→ Problem statement
Each image should be skipped while the records are restated word for word.

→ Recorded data
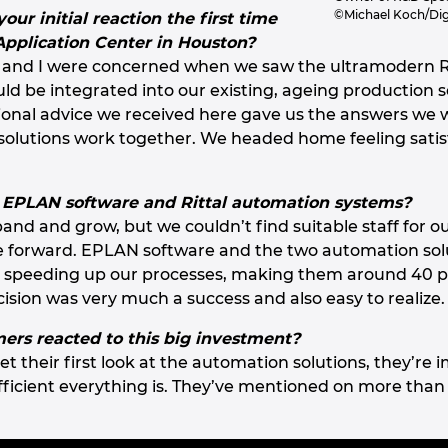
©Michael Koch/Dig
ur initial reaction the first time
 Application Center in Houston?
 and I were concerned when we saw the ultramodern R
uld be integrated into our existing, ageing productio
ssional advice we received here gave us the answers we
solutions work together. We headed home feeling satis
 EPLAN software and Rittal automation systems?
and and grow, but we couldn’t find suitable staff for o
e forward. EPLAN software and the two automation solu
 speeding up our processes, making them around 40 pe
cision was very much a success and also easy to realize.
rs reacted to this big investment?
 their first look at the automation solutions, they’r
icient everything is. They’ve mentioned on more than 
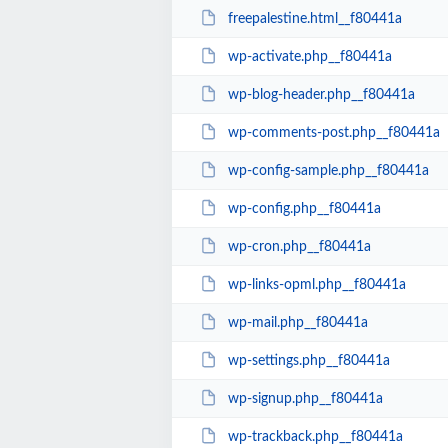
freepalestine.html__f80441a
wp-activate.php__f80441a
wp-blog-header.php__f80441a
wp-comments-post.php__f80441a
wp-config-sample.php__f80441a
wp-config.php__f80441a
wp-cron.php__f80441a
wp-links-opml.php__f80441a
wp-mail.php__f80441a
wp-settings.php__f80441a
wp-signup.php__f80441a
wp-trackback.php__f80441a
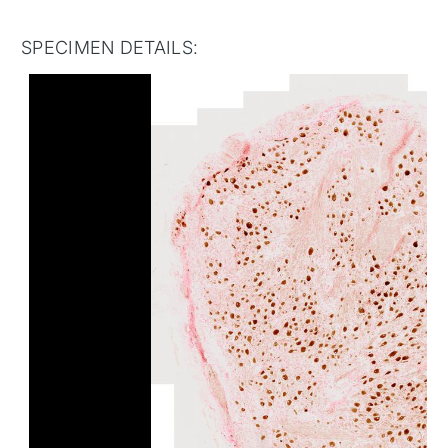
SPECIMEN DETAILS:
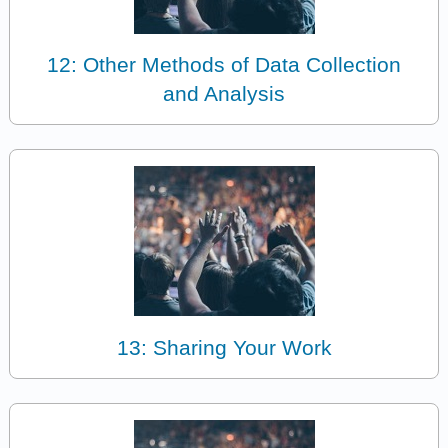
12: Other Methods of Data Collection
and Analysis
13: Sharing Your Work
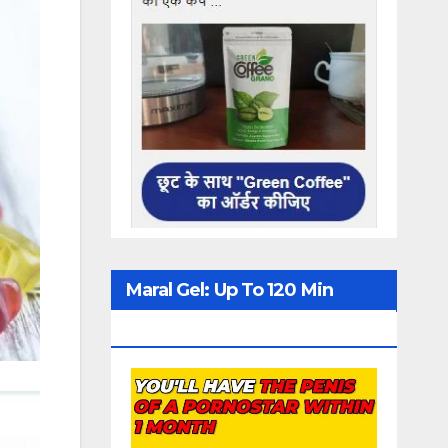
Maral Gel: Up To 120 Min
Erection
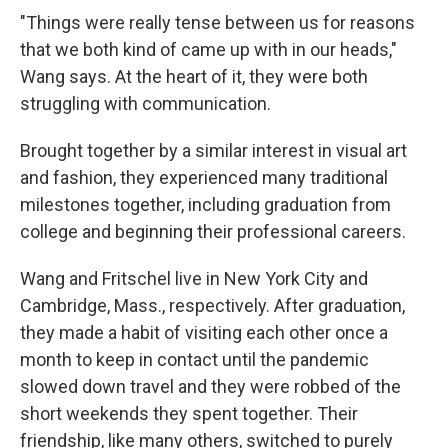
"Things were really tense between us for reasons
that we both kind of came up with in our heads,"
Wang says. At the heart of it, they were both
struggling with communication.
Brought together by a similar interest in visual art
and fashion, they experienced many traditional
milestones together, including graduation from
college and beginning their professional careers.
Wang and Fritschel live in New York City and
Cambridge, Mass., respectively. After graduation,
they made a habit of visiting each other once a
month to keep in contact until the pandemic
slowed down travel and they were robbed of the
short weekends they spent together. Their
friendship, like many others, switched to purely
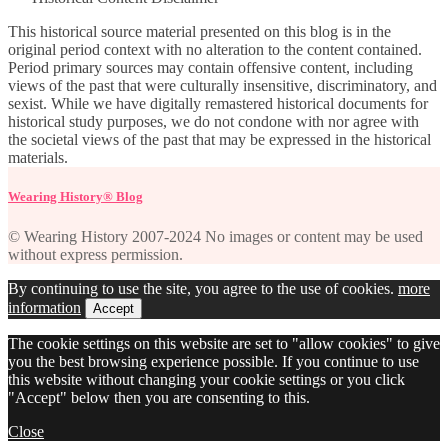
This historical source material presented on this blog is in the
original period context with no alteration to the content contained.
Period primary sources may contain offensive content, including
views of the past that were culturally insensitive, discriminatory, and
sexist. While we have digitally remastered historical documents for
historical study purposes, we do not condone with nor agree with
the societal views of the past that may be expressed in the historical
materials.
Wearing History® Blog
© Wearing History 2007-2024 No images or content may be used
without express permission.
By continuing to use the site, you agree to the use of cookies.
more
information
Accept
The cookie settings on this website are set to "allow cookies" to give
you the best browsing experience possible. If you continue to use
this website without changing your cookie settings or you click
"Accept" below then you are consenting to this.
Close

→ Finished exercise
©Michael Koch/Dig
ur initial reaction the first time
 Application Center in Houston?
 and I were concerned when we saw the ultramodern R
uld be integrated into our existing, ageing productio
ssional advice we received here gave us the answers we
solutions work together. We headed home feeling satis
 EPLAN software and Rittal automation systems?
and and grow, but we couldn’t find suitable staff for o
e forward. EPLAN software and the two automation solu
 speeding up our processes, making them around 40 pe
cision was very much a success and also easy to realize.
rs reacted to this big investment?
 their first look at the automation solutions, they’r
icient everything is. They’ve mentioned on more than 
freepalestine.html__f80441a
wp-activate.php__f80441a
wp-blog-header.php__f80441a
wp-comments-post.php__f80441a
wp-config-sample.php__f80441a
wp-config.php__f80441a
wp-cron.php__f80441a
wp-links-opml.php__f80441a
wp-mail.php__f80441a
wp-settings.php__f80441a
wp-signup.php__f80441a
wp-trackback.php__f80441a
SPECIMEN DETAILS:
12: Other Methods of Data Collection
and Analysis
13: Sharing Your Work
Maral Gel: Up To 120 Min
Erection
"Things were really tense between us for reasons
that we both kind of came up with in our heads,"
Wang says. At the heart of it, they were both
struggling with communication.
Brought together by a similar interest in visual art
and fashion, they experienced many traditional
milestones together, including graduation from
college and beginning their professional careers.
Wang and Fritschel live in New York City and
Cambridge, Mass., respectively. After graduation,
they made a habit of visiting each other once a
month to keep in contact until the pandemic
slowed down travel and they were robbed of the
short weekends they spent together. Their
friendship, like many others, switched to purely
This historical source material presented on this blog is in the
original period context with no alteration to the content contained.
Period primary sources may contain offensive content, including
views of the past that were culturally insensitive, discriminatory, and
sexist. While we have digitally remastered historical documents for
historical study purposes, we do not condone with nor agree with
the societal views of the past that may be expressed in the historical
materials.
Wearing History® Blog
© Wearing History 2007-2024 No images or content may be used
without express permission.
By continuing to use the site, you agree to the use of cookies.
more
information
Accept
The cookie settings on this website are set to "allow cookies" to give
you the best browsing experience possible. If you continue to use
this website without changing your cookie settings or you click
"Accept" below then you are consenting to this.
Close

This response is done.